Member of the Nevada Assembly
- In office 1949 – 1953

Personal details
- Born: July 19, 1917 Lovelock, Nevada, U.S.
- Died: May 12, 1999 (aged 81) Lovelock, Nevada, U.S.
- Party: Nevada Democratic Party
- Occupation: Politician

= Louise Aloys Smith =

American politician (1917–1999)

Louise Aloys Smith (July 19, 1917 – May 12, 1999) was an American politician who served two terms in the Nevada Assembly. She was elected in 1949 and re-elected in 1951. She was elected Speaker Pro Tempore of the Nevada Assembly in 1951, the first woman to hold a leadership position in that body.

She was born in Lovelock, Nevada to Dr. Eugene Kneeland Smith and Kathleen O’Sullivan Smith.
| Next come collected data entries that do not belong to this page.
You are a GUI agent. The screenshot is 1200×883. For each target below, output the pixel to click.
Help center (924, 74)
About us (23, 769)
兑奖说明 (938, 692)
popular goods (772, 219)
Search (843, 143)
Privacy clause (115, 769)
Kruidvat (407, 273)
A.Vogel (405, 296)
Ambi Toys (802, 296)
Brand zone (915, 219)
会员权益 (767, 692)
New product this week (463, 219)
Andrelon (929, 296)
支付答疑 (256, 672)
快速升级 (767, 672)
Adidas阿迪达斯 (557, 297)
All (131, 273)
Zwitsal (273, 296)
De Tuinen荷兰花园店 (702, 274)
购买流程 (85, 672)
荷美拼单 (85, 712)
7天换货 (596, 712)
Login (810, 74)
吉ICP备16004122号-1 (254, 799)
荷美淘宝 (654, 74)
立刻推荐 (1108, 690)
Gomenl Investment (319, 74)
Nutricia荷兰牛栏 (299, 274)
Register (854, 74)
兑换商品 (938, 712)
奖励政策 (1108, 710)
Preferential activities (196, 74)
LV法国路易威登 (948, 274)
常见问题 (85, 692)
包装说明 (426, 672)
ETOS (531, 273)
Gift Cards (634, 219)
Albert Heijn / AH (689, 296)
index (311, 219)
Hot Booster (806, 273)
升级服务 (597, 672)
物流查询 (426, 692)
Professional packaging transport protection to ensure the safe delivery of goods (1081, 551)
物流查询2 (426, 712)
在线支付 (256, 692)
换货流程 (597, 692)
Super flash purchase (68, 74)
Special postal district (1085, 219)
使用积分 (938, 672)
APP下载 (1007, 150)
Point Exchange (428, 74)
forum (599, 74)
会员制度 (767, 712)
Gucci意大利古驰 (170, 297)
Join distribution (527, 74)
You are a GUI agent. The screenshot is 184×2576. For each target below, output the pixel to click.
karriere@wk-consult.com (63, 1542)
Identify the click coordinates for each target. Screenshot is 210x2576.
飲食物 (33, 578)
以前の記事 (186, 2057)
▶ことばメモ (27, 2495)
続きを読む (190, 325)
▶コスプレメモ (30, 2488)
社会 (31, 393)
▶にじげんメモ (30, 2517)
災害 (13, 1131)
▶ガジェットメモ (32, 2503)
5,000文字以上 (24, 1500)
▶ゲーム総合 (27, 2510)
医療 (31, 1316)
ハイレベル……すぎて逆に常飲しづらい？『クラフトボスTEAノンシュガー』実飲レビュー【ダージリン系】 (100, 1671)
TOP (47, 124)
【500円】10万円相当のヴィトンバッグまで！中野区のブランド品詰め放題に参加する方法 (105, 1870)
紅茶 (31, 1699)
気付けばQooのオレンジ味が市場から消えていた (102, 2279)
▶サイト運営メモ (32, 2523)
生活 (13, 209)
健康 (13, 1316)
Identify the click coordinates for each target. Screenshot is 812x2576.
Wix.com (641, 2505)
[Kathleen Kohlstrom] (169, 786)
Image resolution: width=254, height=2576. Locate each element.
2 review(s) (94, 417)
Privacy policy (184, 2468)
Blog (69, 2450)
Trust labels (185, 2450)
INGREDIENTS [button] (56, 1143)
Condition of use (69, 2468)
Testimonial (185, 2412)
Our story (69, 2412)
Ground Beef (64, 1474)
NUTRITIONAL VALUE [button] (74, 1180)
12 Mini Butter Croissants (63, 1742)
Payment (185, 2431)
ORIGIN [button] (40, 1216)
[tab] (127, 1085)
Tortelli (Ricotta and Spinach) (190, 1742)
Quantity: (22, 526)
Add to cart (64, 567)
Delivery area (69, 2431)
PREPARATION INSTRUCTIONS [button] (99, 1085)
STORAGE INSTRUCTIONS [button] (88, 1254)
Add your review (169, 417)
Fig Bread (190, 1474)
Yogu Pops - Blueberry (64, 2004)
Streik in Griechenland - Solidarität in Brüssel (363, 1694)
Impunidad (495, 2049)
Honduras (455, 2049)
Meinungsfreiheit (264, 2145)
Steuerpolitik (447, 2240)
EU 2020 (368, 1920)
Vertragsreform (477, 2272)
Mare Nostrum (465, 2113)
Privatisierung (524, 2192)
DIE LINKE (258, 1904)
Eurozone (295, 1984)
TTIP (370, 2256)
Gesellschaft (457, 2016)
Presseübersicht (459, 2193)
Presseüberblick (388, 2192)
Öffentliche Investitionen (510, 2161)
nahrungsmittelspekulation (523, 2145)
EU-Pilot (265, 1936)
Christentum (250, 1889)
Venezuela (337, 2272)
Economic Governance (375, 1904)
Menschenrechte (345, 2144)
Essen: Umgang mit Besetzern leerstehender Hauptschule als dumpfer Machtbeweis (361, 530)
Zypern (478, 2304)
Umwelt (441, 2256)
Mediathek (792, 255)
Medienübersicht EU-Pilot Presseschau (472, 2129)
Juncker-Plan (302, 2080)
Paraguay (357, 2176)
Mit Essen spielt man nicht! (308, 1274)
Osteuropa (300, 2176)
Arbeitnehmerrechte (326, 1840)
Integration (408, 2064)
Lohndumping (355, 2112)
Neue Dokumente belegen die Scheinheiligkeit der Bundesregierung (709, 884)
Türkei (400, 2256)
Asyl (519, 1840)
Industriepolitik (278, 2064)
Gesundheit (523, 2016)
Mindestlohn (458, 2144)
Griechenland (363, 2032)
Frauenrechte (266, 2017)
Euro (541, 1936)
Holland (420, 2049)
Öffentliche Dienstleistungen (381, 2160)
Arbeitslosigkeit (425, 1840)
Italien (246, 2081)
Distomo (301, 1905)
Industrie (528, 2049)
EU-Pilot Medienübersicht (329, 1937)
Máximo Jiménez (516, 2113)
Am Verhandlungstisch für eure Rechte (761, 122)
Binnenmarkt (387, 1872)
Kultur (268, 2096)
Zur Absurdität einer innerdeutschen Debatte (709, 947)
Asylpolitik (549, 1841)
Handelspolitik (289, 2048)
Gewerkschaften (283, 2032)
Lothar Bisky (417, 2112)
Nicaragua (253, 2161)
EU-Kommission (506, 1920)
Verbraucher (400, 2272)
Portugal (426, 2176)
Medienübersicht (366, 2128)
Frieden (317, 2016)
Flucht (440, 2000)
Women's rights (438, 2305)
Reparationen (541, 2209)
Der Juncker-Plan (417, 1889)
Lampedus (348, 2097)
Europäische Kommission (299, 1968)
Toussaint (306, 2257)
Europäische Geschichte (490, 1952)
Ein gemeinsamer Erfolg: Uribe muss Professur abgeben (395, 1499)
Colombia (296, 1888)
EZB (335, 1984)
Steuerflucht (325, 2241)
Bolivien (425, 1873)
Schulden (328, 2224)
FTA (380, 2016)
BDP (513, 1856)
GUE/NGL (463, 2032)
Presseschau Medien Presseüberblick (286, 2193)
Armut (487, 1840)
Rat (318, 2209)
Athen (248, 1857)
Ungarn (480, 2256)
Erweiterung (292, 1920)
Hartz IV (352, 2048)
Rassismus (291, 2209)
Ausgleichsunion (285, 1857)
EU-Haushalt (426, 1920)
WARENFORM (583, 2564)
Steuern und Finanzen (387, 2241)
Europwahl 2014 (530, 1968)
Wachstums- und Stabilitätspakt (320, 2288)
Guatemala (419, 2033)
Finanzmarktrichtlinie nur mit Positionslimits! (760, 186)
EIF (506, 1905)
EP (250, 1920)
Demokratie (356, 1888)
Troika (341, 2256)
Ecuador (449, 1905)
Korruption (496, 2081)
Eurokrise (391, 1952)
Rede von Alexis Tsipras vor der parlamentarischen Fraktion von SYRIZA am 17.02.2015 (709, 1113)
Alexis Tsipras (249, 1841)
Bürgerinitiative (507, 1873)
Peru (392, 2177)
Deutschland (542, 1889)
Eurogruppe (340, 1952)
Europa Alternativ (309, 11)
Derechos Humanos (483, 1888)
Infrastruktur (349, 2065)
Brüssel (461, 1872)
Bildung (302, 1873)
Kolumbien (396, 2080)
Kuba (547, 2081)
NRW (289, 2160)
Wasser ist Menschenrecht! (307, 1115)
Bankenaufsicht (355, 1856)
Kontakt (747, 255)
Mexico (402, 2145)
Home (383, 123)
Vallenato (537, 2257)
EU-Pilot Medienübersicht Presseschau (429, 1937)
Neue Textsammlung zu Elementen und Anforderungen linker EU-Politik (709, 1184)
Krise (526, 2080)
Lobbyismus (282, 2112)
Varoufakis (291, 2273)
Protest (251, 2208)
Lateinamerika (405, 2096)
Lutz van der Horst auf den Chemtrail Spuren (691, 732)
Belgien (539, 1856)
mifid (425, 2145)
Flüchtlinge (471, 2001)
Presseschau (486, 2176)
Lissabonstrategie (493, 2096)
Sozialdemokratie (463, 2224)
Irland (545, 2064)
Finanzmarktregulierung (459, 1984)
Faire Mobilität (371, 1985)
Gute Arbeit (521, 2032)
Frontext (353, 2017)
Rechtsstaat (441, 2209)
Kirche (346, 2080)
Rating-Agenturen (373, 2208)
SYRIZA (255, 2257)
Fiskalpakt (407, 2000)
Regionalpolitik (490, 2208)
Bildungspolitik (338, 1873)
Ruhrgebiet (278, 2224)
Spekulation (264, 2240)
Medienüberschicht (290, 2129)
Her ancestry included Irish ethnicity. She did military service, was an operatic soprano singer, organist, politician, worked for the Sierra Pacific Power Company, and co-founded Desert Little Theater where she directed. She served on the board of the county library, and Marzan House Museum. She received the Nevada Woman of the Year designation in 1988. On April 5, 2001, the Nevada State Assembly passed a resolution honoring her.

She died in Lovelock, Nevada. The University of Nevada in Reno has a collection of her papers.